Do tamanho de um homem, mas era um garoto, tinha olhos de criança. Olhos grandes de cristal. Eu
o matei.
- Não importa. O que aconteceu é passado. Agora devemos zelar pela corporação. Os fuzileiros cuidam uns dos outros.
- O garoto. Eu o matei. Eu o matei. O pai dele. Ia me matar. Ele estava certo. Estava com
razão. Eu matei o filho dele à toa. Sou um idiota. Eu o matei. Atirei nele sem querer, mas acertei o
coração. Vi o sangue vermelho, vermelho. Um sangue forte. Bonito. Eu o matei. O pai dele ia me
matar, mas não matou. Mataram ele. Eu matei o garoto. O garoto.
O coronel o agarrou pelos ombros e o sacudiu, depois lhe deu um tapa no rosto.

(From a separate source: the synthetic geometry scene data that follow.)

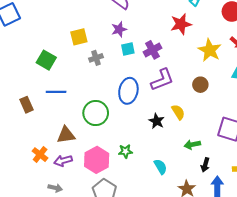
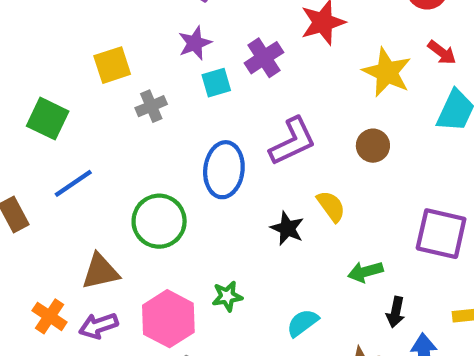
purple cross: (152, 50) -> (264, 58), moved
blue line: (56, 92) -> (73, 183), turned -30
cyan semicircle: (160, 167) -> (303, 323), turned -91

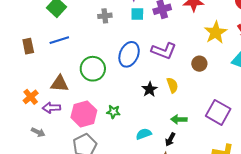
purple L-shape: (293, 141) -> (164, 51), turned 30
black arrow: (396, 312) -> (170, 139), moved

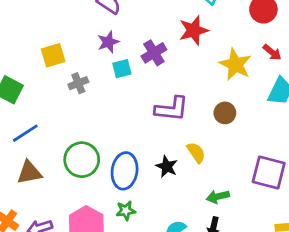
blue ellipse: (129, 54) -> (125, 171), moved
brown triangle: (60, 84) -> (29, 173), moved

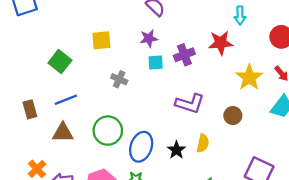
gray cross: (78, 83) -> (119, 79), moved, turned 35
yellow semicircle: (196, 153) -> (203, 143), turned 36

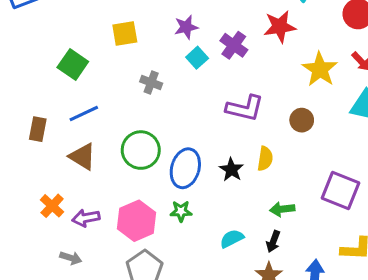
purple cross: (184, 55) -> (234, 45), turned -30
cyan square: (156, 62) -> (197, 58), turned -35
brown rectangle: (30, 109) -> (38, 129), turned 30
brown triangle: (63, 133) -> (82, 157), turned 35

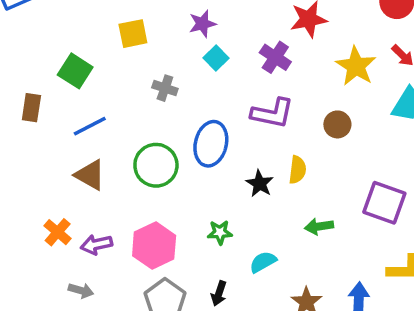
purple cross: (234, 45) -> (275, 57), moved
brown rectangle: (38, 129) -> (31, 108), moved
blue ellipse: (185, 168) -> (211, 144), moved
green star: (181, 211) -> (220, 232), moved
black arrow: (273, 241) -> (219, 293), moved

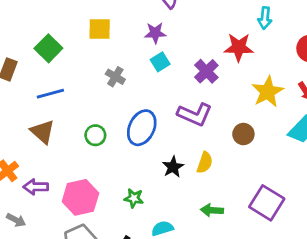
green circle: (156, 165) -> (95, 135), size x0.6

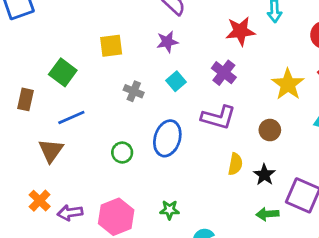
red star: (239, 47) -> (240, 31), moved
cyan square: (160, 62) -> (176, 81), moved
brown triangle: (42, 132) -> (51, 151), moved, turned 32
black star: (173, 167) -> (264, 175), moved
green arrow: (212, 210) -> (267, 214), moved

- Acorde, soldado! Chega! Pare de se lamentar! É hora de cumprir seu dever, não de ficar
sentindo pena de si mesmo!
Fredo virou o rosto para o lado, lágrimas escorreram dos olhos. Voltou a falar:
- Eu o matei. Eu o matei. Eu o matei. Matei o garoto. Um, dois, três, quatro, cinco, matei um
menino, fui eu, não sirvo pra usar arma, seis, sete, oito, nove, dez, me desculpa, me desculpa, pai,
onze, doze, treze...
E continuou em voz baixa com a ladainha interminável e sem sentido. O coronel se ergueu,
com expressão desapontada no rosto. Olhou para o sargento e meneou a cabeça num gesto afirmativo.
O caramujo se aproximou, sacou a pistola, apontou para a têmpora de Fredo e disparou. Ele
desfaleceu e caiu inerte no chão, os olhos ainda abertos com expressão vidrada.
O sargento guardou a pistola e disse:
- E agora, coronel?
O coronel caminhou até a janela.
- Agora, sargento - disse -, é guerra contra civis. E acho que será a pior de todas.
Lá de fora, vinham sons de explosões, disparos, gritos humanos de dor e urros de gigantes.